FIG. 7 shows a sequence table for transferring data from a memory cell of a random access memory array and storing it in a storage element of a split serial register.

FIG. 8 is a block diagram showing selected rows of memory, multiplexers, split serial registers and control circuits in four different operating states.

FIG. 9 is a block diagram showing selected rows of memory, multiplexers, split serial registers and control circuits in four different operating states.

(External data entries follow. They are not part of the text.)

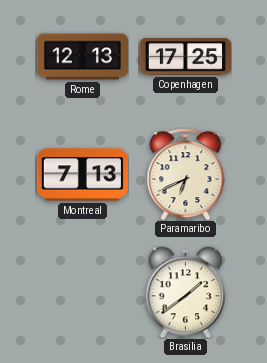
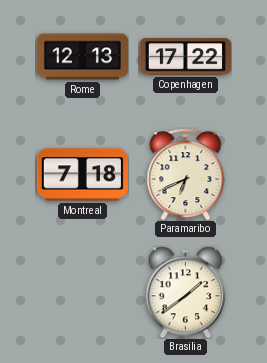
Copenhagen: 17:25 -> 17:22
Montreal: 7:13 -> 7:18
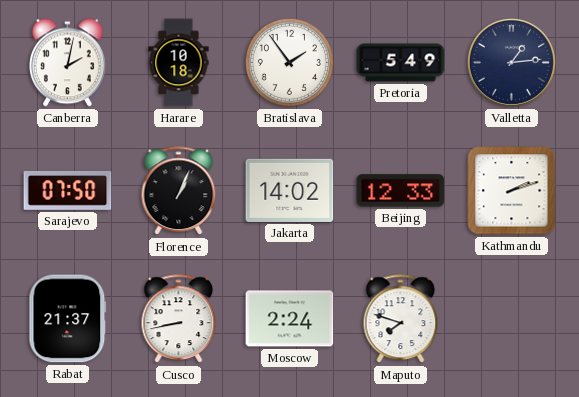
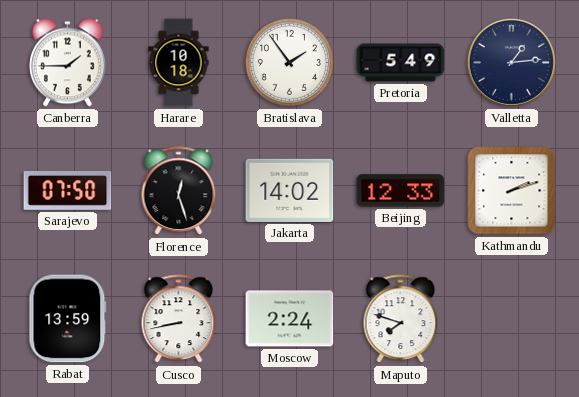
Canberra: 2:02 -> 1:45
Florence: 1:04 -> 12:27
Rabat: 21:37 -> 13:59
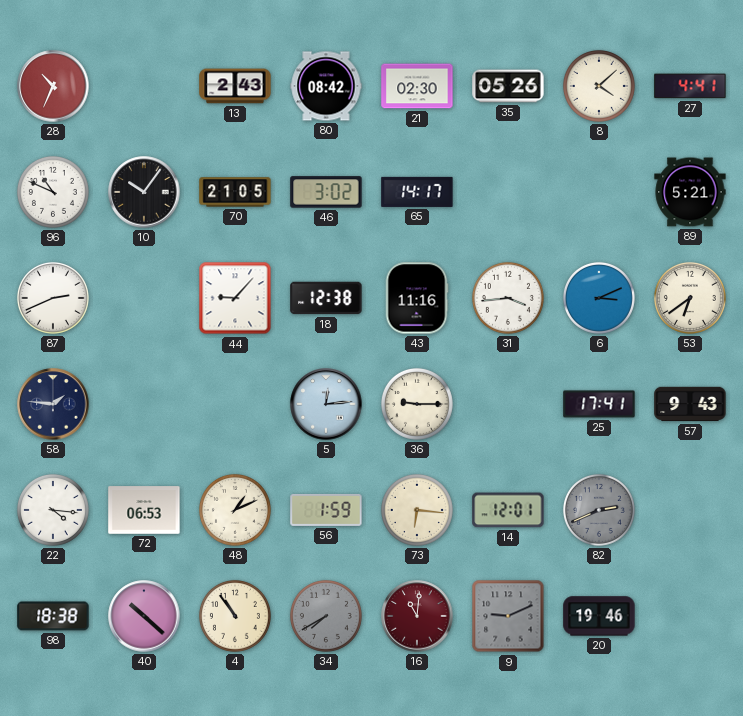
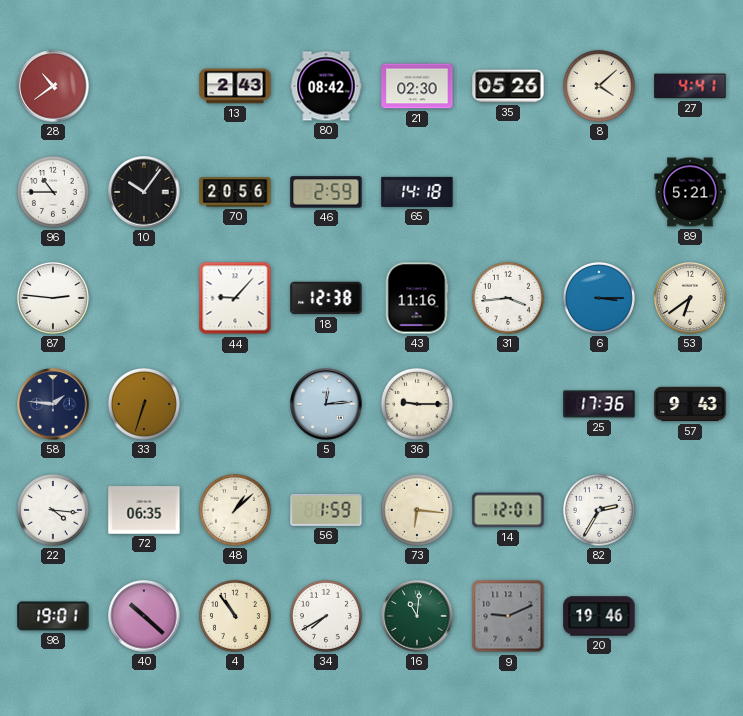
28: 10:34 -> 10:39
96: 10:49 -> 10:45
70: 21:05 -> 20:56
46: 3:02 -> 2:59
65: 14:17 -> 14:18
87: 2:41 -> 2:46
6: 3:11 -> 3:15
33: none -> 6:33
25: 17:41 -> 17:36
72: 06:53 -> 06:35
48: 1:11 -> 1:08
82: 2:41 -> 2:35
82 dial: grey -> white
98: 18:38 -> 19:01
34 dial: grey -> white
16 dial: burgundy -> green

FIG. 10 is a block diagram showing selected rows of memory, multiplexers, split serial registers and control circuits in four different operating states.

FIG. 11 is a block diagram showing selected rows of memory, multiplexers, split serial registers and control circuits in four different operating states.

FIG. 12 is a timeline showing a sequence for moving data from a split serial register to a display.

FIG. 13 is a map showing where tile information is displayed on a display screen.

FIG. 14 is a block diagram of a random access memory system in which a multiplexer is arranged between a memory array and a split shift register.

DESCRIPTION OF SYMBOLS 100 data processing system 102 host processing system 003 graphic processor 104 memory bus 105 video random access memory 107 data register 108 video palette 110 digital / video converter 112 video display 104 read-only memory 116 video control bus 127 output line 130 Multiplexer 132 Gate circuit 135 Counter decoder 137 Initial tap register 140 Operation count register 145 Comparator

 ─────────────────────────────────────────────────── ─── Continuation of the front page (72) Inventor Antony M Balistrelli United States Texas 77056 Huston Woodway 4944 Apartment 23 (72) Inventor Karl M Guggtag Texas, USA 77459 Missouri City South Sandy Court 4015 (72) Invention By Richard Dee Simpson United Kingdom Bedford Carlton Pavenham Road 16

Claims (1)

[Claims] 1. A data register comprising a plurality of data storage elements having sequential addresses, the storage elements being divided into a first part and a second part by an address, and for sequentially addressing said storage elements. An address generator, a start address register for presetting the address generator to a first start address in a first part of the address of the storage element, and disabling the sequential address operation of the storage element, A random access memory system comprising: a control circuit for presetting the address generator to a second start address in a second portion of the address of the element.